Materials and Methods

Drosophila melanogaster Strains.

The WT Drosophila strain used throughout is Canton-S. UASdOrai (S. Ziegenhorn), UASmAChR (from Dm mAChR cDNA clone) (23), Ca-P60A^Kum170ts (21), dOrai¹¹⁰⁴² and dOrai²⁰¹¹⁹ (referred as dOrai¹ and dOrai², respectively), Pan-neuronal GAL4 (Elav^C155), and Ubiquitous GAL4 (hsp70^L, Heat shock^Leaky) from Bloomington Stock Center. UASRNAi strains (VDRC). Glutamatergic GAL4 (OK371) (30), aminergic (Ddc) (31), GAL4 expressing in ILP2 producing neurons is Dilp2GAL4 (32) .

Flight Assay and Electrophysiology.

Flight tests, recording techniques, and data analysis have been published previously (12), and are described in detail in SI Materials and Methods.
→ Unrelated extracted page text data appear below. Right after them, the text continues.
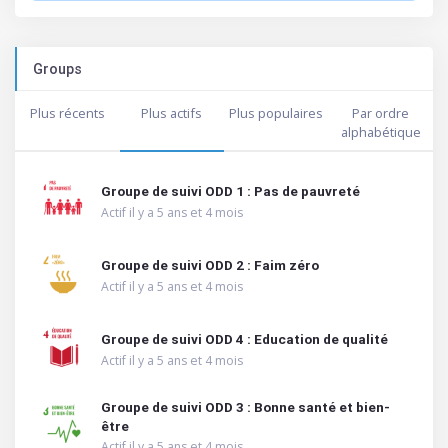
Groups
Plus récents
Plus actifs
Plus populaires
Par ordre
alphabétique
Groupe de suivi ODD 1 : Pas de pauvreté
Actif il y a 5 ans et 4 mois
Groupe de suivi ODD 2 : Faim zéro
Actif il y a 5 ans et 4 mois
Groupe de suivi ODD 4 : Education de qualité
Actif il y a 5 ans et 4 mois
Groupe de suivi ODD 3 : Bonne santé et bien-
être
Actif il y a 5 ans et 4 mois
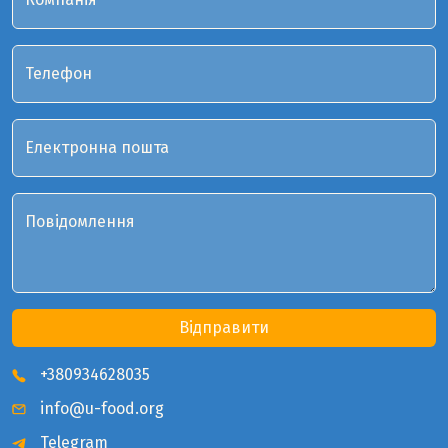
Телефон
Електронна пошта
Повідомлення
Відправити
+380934628035
info@u-food.org
Telegram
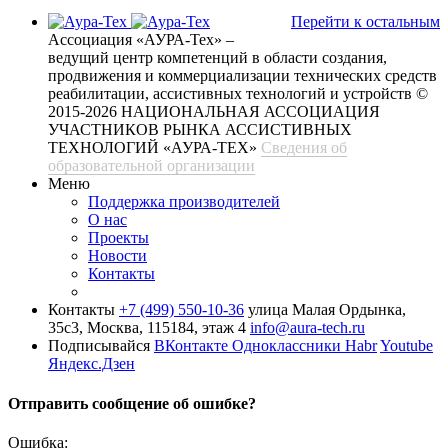
Перейти к остальным
Ассоциация «АУРА-Тех» –
ведущий центр компетенций в области создания,
продвижения и коммерциализации технических средств
реабилитации, ассистивных технологий и устройств
©
2015-2026 НАЦИОНАЛЬНАЯ АССОЦИАЦИЯ
УЧАСТНИКОВ РЫНКА АССИСТИВНЫХ
ТЕХНОЛОГИЙ «АУРА-ТЕХ»
Сведения об
образовательной организации
Меню
Поддержка производителей
О нас
Проекты
Новости
Контакты
Контакты
+7 (499) 550-10-36
улица Малая Ордынка,
35с3, Москва, 115184, этаж 4
info@aura-tech.ru
Подписывайся
ВКонтакте
Одноклассники
Habr
Youtube
Яндекс.Дзен
Отправить сообщение об ошибке?
Ошибка:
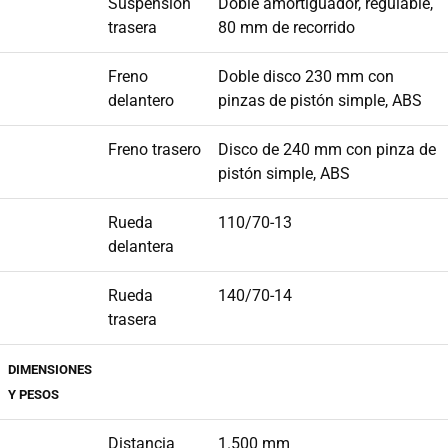
Suspensión
Doble amortiguador, regulable,
trasera
80 mm de recorrido
Freno
Doble disco 230 mm con
delantero
pinzas de pistón simple, ABS
Freno trasero
Disco de 240 mm con pinza de
pistón simple, ABS
Rueda
110/70-13
delantera
Rueda
140/70-14
trasera
DIMENSIONES
Y PESOS
Distancia
1.500 mm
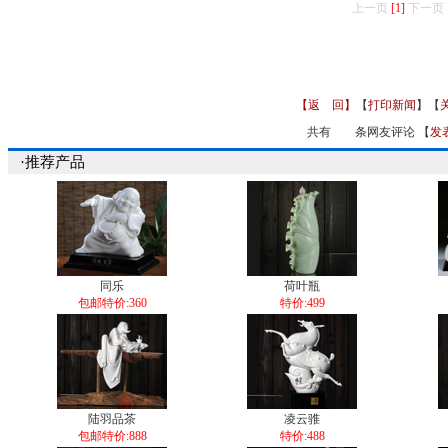
上一页
[1]
下一页
【返 回】
【
打印新闻
】【
共有
条网友评论 【
发
·推荐产品
同乐
荷叶瓶
包邮特价:360
特价:499
陆羽品茶
凌云骓
包邮特价:888
特价:488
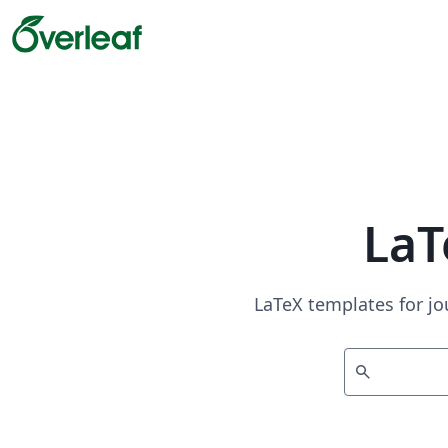
LaT
LaTeX templates for jo
search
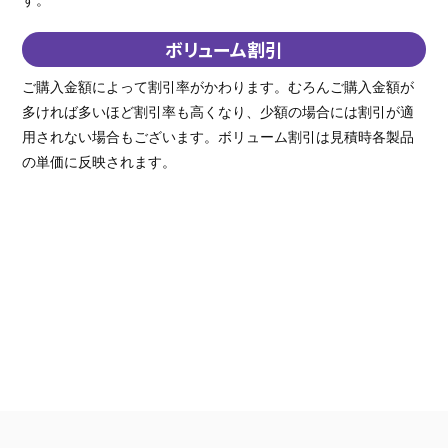
ボリューム割引
ご購入金額によって割引率がかわります。むろんご購入金額が
多ければ多いほど割引率も高くなり、少額の場合には割引が適
用されない場合もございます。ボリューム割引は見積時各製品
の単価に反映されます。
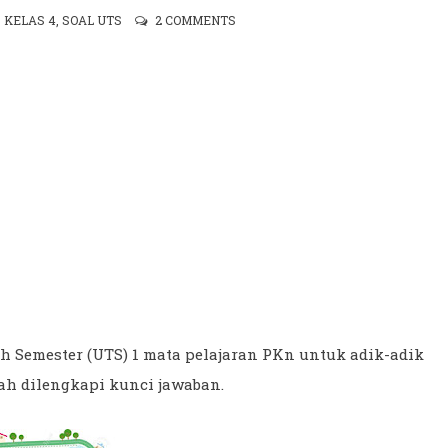
,
KELAS 4
,
SOAL UTS
2 COMMENTS
h Semester (UTS) 1 mata pelajaran PKn untuk adik-adik
ah dilengkapi kunci jawaban.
Primary Neuronal Cultures, Calcium Imaging, and Data Analysis.

Primary neuronal cultures were generated according to previously published protocols (22, 33). Calcium imaging for Fluo-4 was performed as described previously (2). Measurements for [Ca²⁺]_i were performed using the ratiometric dye Indo-1 (Invitrogen Technologies). Changes in fluorescence were quantified using the ImagePro plus software, V1.33. Detailed protocols are included in SI Materials and Methods.